Terá sido 2020 um ano perdido na relação entre África e UE?
19 de novembro de 2020A União Europeia (UE) via 2020 como o grande ano para suas relações com África e elaborou uma nova estratégia para reforçar parcerias com o continente africano. Bruxelas criou grande expectativa para cimeira de outubro, que negociaria o Acordo de Cotonou.
A nova estratégia da UE para a África foi apresentada em março pelo alto representante para os Negócios Estrangeiros, Josep Borrel, juntamente com a comissária de Parcerias Internacionais, Jutta Urpilainen.

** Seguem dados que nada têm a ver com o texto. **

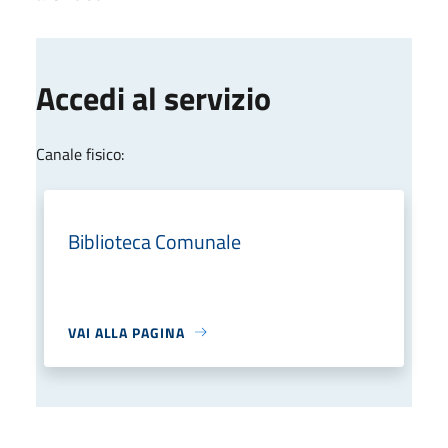
Accedi al servizio
Canale fisico:
Biblioteca Comunale
VAI ALLA PAGINA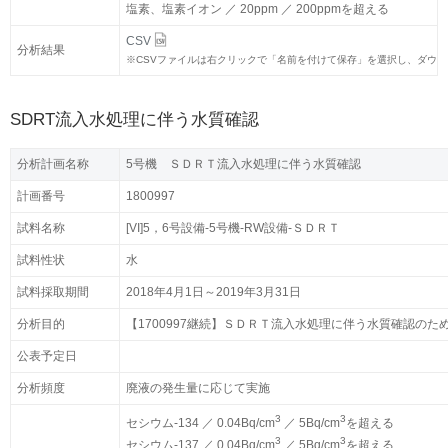
塩素、塩素イオン ／ 20ppm ／ 200ppmを超える
塩素、塩素イオン ／ 20ppm ／ 200ppmを超える
CSV
CSV
分析結果
分析結果
※
※
CSVファイルは右クリックで「名前を付けて保存」を選択し、ダウ
CSVファイルは右クリックで「名前を付けて保存」を選択し、ダウ
SDRT流入水処理に伴う水質確認
分析計画名称
5号機 ＳＤＲＴ流入水処理に伴う水質確認
計画番号
1800997
試料名称
[VI]5，6号設備-5号機-RW設備-ＳＤＲＴ
試料性状
水
試料採取期間
2018年4月1日～2019年3月31日
分析目的
【1700997継続】ＳＤＲＴ流入水処理に伴う水質確認のた
公表予定日
分析頻度
廃液の発生量に応じて実施
3
3
セシウム-134 ／ 0.04Bq/cm
／ 5Bq/cm
を超える
3
3
セシウム-137 ／ 0.04Bq/cm
／ 5Bq/cm
を超える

"A União Europeia é a primeira parceira de África em diversas áreas, como o comércio, investimentos, desenvolvimento, cooperação e segurança. Queremos que essa parceria permaneça para ampliá-la ainda mais e torná-la ainda mais eficiente", disse Urpilainen.
A cimeira UE-África foi adiada para abril de 2021 devido à pandemia e a nova estratégia do bloco europeu para África ainda não foi aprovada pelos países membros. Um novo Acordo de Cotonou também não está à vista. Uma agenda que reforçaria as relações económicas entre as duas regiões resta pendente.
Foco da Alemanha
O Governo da Alemanha - que está desde julho na Presidência do Conselho Europeu - desempenhou um papel decisivo. Num discurso em maio, a chanceler Angela Merkel disse que África é um dos focos da política externa do país.
No entanto, Mathias Mogge, da Associação de Políticas de Desenvolvimento e Ajuda Humanitária alemã, VENRO, diz que o engajamento inicial perdeu a força. Para Mogge, a UE já está muito preocupada consigo mesma também devido à crise gerada pela pandemia de Covid-19.
"Trata-se de muitos mil milhões de euros a serem distribuídos. Dessa maneira, o tema do acordo de parceria com África ficou num segundo plano. Mas não quero aqui afirmar que Angela Merkel não se importa com esta questão", explica.
Os países africanos não se importaram com o adiamento da cúpula – e não apenas por causa do novo coronavírus. A frustração sobre a relação atual do continente com a UE é grande.
"As relações entre África e Europa nunca foram um negócio justo. Fala-se de cooperação internacional e parcerias, mas esta relação ainda está enviesada por uma espécie de relação entre o superior e o inferior, em que a Europa assume a posição de um mentor e África a de um pupilo", diz Lynda Iroulo, do Instituto GIGA de Estudos Africanos.
"Não está a funcionar”
Muitos políticos africanos pensam de forma semelhante, assim como os representantes da sociedade civil. Uma pesquisa recente da VENRO mostra que metade dos funcionários de organizações não-governamentais africanas ouvidos no estudo avalia que a cooperação com a Europa não está a funcionar bem ou não está a funcionar.
O principal ponto de discórdia são as relações económicas. Por um lado, a UE é o mais importante parceiro comercial de África, representando 31% das exportações e 29% das importações. Por outro lado, a contrapartida é extremamente desigual.
Os países europeus importam sobretudo matérias-primas de África, mas exportam bens de alta qualidade, como produtos industriais. Desta maneira, a economia de África dificilmente pode sair da espiral de dependência.
"Esta estrutura unilateral não ajuda a eliminar os problemas do continente, que são, acima de tudo, o alto desemprego e um grande setor informal com um alto nível de subemprego. Deveria ser do interesse da Europa mudar este rumo", explica Robert Kappel, autor de um estudo sobre as relações entre África e UE.
Um segundo ponto de discórdia é a migração. A UE exorta os países africanos a proteger melhor as suas fronteiras para evitar que os cidadãos migrem para a Europa de maneira ilegal e, para isso, oferece dinheiro e apoio aos Governos. Mas a estrutura do sistema migratório europeu visa essencialmente excluir os africanos.
Pode 2021 ser um novo ano para África? É provável que a cúpula entre os dois continentes ocorra em abril, como planejado, mas fica a questão se os políticos de ambos os lados podem concordar sobre as condições de uma parceira genuína.